I'm Just Not Sure Anymore
Literally, right now while typing I am becoming extremely emotional because I have been holding a lot of thoughts and things inside. One, because I am a very honest person and sometimes my words don't come out the way I intended them too. Two, because a small piece of me is afraid. Honestly I have one friend I can talk to on the regular basis and express my true feelings and she gets it every time. I'm 34 and I am still that woman who stands in a room full of people who love her and I feel completely out of place. (I'm not depressed or suicidal) But have you ever loved something or someone hell, so much that you see all of the greatest it brings to your life. But because your mind and your heart are so filled with hurt from the past and ideals from the world that you tell yourself, "It's not enough." Not to mention the thought process that what it's offerings you, you can actually get more for your buck somewhere else? This is me right now! I have several things in my life (People and a job) that I love with everything in me. But I feel like what I am getting from it all isn't much and I could find it in another job, new friends and so on, who in my mind I wouldn't have to beg to give me what I feel like I am owed. Not on some full of pride type Ish but on some I DESERVE IT and your SHOULD know it, type Ish.

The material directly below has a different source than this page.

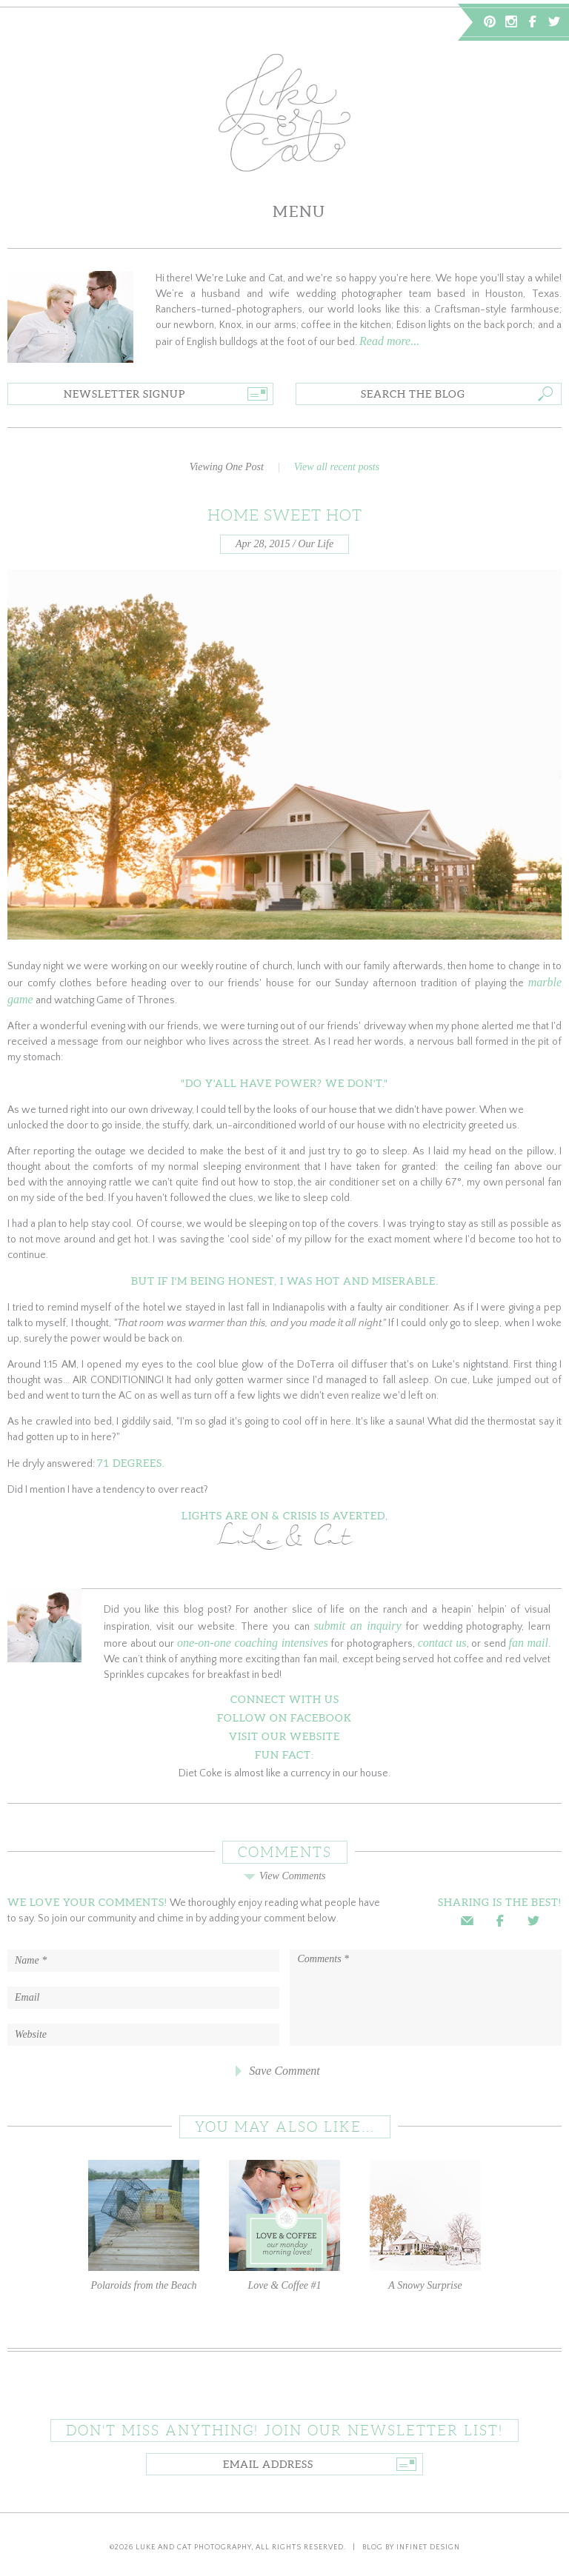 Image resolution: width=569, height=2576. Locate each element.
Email (466, 1920)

Maybe you are like... What the hell are you talking about? if you have not figured out what I'm talking about? I'm talking about SECURITY!!! I just for once in my life want to be secure in something besides God and myself. I want to know that your word is your bond. I want to be secure in knowing that I am just as important in your life as you are in mine. I want to for once in my life be secure that the people in my life are willing to run the miles I am willing to fun for them. I want to for once in my life be able to depend on someone (outside of God and my mom) and not have to worry about their intentions or what I need to payback. For once in my life I want someone who is just as dedicated to me as I am to them. I want to for once in my life not have to work so hard to reach a goal that could have taken me less time if someone cared enough to just say (without me asking or begging), "Let me help you!" I just for once in my life want someone to step up without me knowing or asking or begging or implying. I JUST FOR ONCE IN MY LIFE WANT TO BE ABLE TO CONTINUE TO HAVE FAITH IN POEPLE!! Right now, I'm not sure anymore.
I'm just not sure anymore! That scares me. Not the ideal of being alone (I have no problem with that) but the fear of not having people in my life that I can completely put my trust in. I just want more! Not just financial! I just want real genuine people in my life. Willing to stand with me against the enemy. Because right now, I'm tired of being the one everyone calls for prayer and motivation, depends on for security and loyalty. I'm just not sure anymore about anything but God! But what I am sure that he has me right where he wants me.